Trump said he was giving Iran a window to come to the table. He hit 2 days later.

by jessy
Trump said he was giving Iran a window to come to the table. He hit 2 days later.

It was Thursday that President Donald Trump said he would decide “within the next two weeks” about whether to order an US military strike in Iran’s nuclear facilities, apparently to give the diplomacy a chance, at least temporarily.

“According to the fact that there is a substantial possibility of negotiations that may or may not take place in the near future, I will make my decision whether or not to go within the next two weeks,” Trump said in a statement that reads journalists by the press secretary of the White House, Karoline Leavitt.

On Friday, a journalist asked him to explain his thinking, he replied that it was to give time for the Iranians to “reach their senses.”

President Donald Trump goes to the Air Force One Board at Morristown Municipal Airport in Morristown, New Jersey, on June 21, 2025, when he returns to the White House from his golf club in Bedminster, New Jersey.

Mandel and/AFP

The president also dismissed the conversations held in Geneva on Friday between European diplomats and Iran’s Minister of Foreign Affairs, Abbas Araghchi, playing the expectations already low for an advance.

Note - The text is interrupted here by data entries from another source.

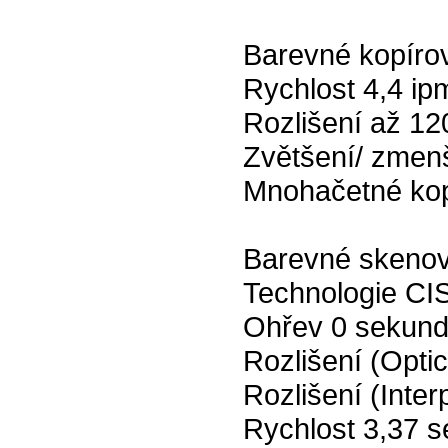
Barevné kopíro
Rychlost 4,4 i
Rozlišení až 12
Zvětšení/ zmen
Mnohačetné kopí
Barevné skeno
Technologie CI
Ohřev 0 sekun
Rozlišení (Opti
Rozlišení (Inte
Rychlost 3,37 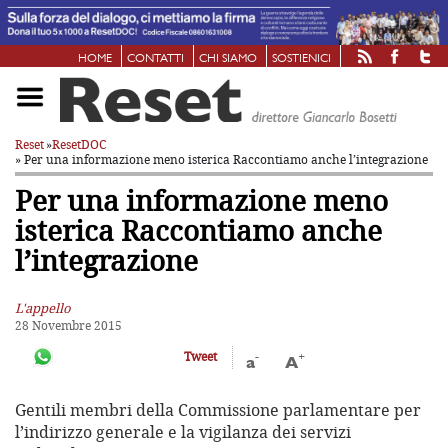
HOME
CONTATTI
CHI SIAMO
SOSTIENICI
Reset
»
ResetDOC
» Per una informazione meno isterica
Raccontiamo anche l’integrazione
Per una informazione meno
isterica
Raccontiamo anche
l’integrazione
L'appello
28 Novembre 2015
-
+
Tweet
a
A
Gentili membri della Commissione parlamentare per
l’indirizzo generale e la vigilanza dei servizi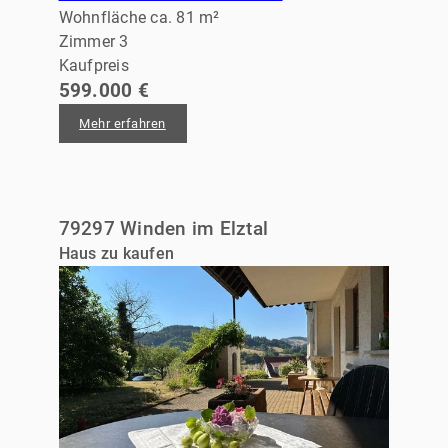
Wohnfläche ca. 81 m²
Zimmer 3
Kaufpreis
599.000 €
Mehr erfahren
79297 Winden im Elztal
Haus zu kaufen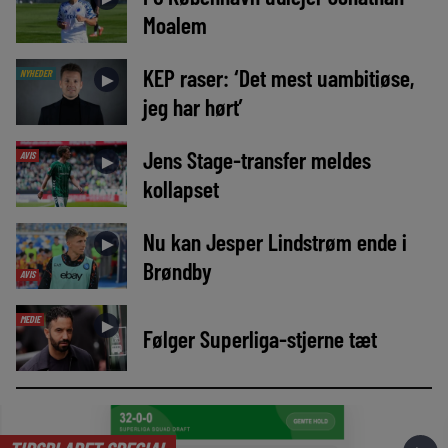
Moalem
KEP raser: ‘Det mest uambitiøse,
NYHEDER
►
jeg har hørt’
Jens Stage-transfer meldes
AVIS
►
kollapset
Nu kan Jesper Lindstrøm ende i
►
Brøndby
AVIS
MEDIE
►
Følger Superliga-stjerne tæt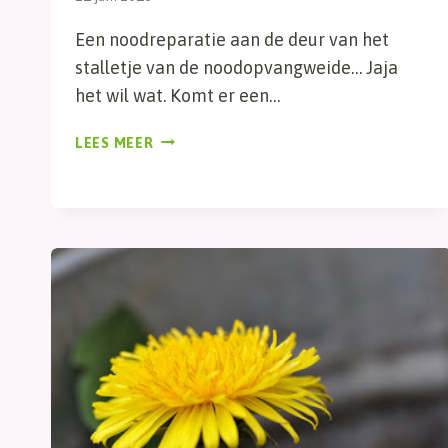
Een noodreparatie aan de deur van het
stalletje van de noodopvangweide… Jaja
het wil wat. Komt er een…
NOODREPARATIE
LEES MEER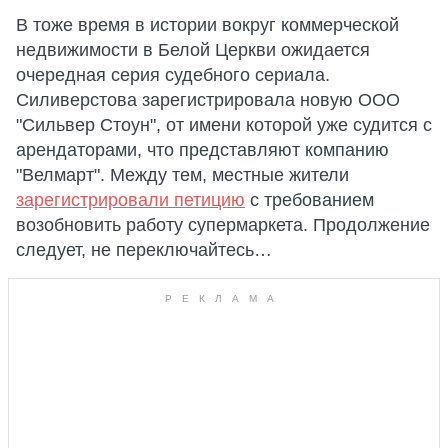
В тоже время в истории вокруг коммерческой
недвижимости в Белой Церкви ожидается
очередная серия судебного сериала.
Силиверстова зарегистрировала новую ООО
"Сильвер Стоун", от имени которой уже судится с
арендаторами, что представляют компанию
"Велмарт". Между тем, местные жители
зарегистрировали петицию
с требованием
возобновить работу супермаркета. Продолжение
следует, не переключайтесь…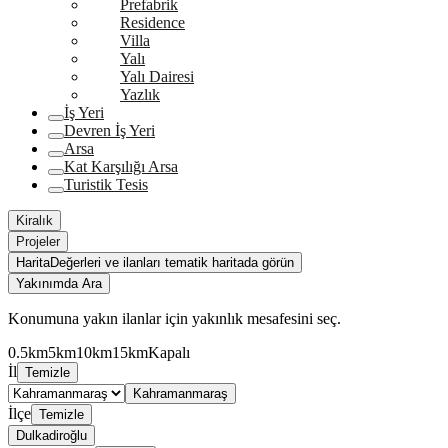
Prefabrik
Residence
Villa
Yalı
Yalı Dairesi
Yazlık
İş Yeri
Devren İş Yeri
Arsa
Kat Karşılığı Arsa
Turistik Tesis
Kiralık
Projeler
Harita
Değerleri ve ilanları tematik haritada görün
Yakınımda Ara
Konumuna yakın ilanlar için yakınlık mesafesini seç.
0.5km
5km
10km
15km
Kapalı
İl
Temizle
Kahramanmaraş
İlçe
Temizle
Dulkadiroğlu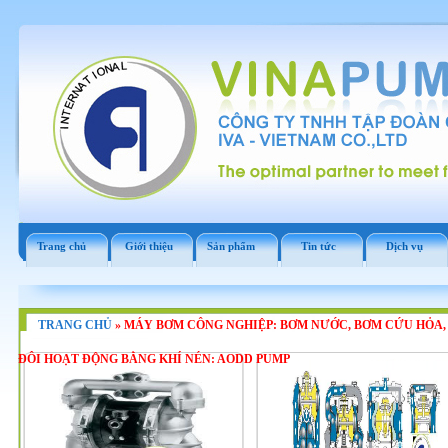
Trang chủ
Giới thiệu
Sản phẩm
Tin tức
Dịch vụ
TRANG CHỦ
»
MÁY BƠM CÔNG NGHIỆP: BƠM NƯỚC, BƠM CỨU HỎA,
ĐÔI HOẠT ĐỘNG BẰNG KHÍ NÉN: AODD PUMP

“They didn’t help,” Trump said about discussions. “Iran doesn’t want to talk to Europe. They want to talk to us. Europe will not be able to help in this case.”

Iran’s Foreign Minister Abbas Araghchi speaks with the media after his meeting with Group E3 of European Ministers, June 20, 2025 in Geneva, Switzerland.

Sedat Suna/Getty Images

He added: “We are ready, willing and capable and we have been talking to Iran and we will see what happens.”

When a journalist asked: “Do Iran have two weeks or could attack before that? Are you essentially giving them a two -week timeline?” Trump replied: “Well, I am giving you a period of time. Let’s see what that period of time is. But I am giving them a period of time, and I would say that two weeks would be the maximum.”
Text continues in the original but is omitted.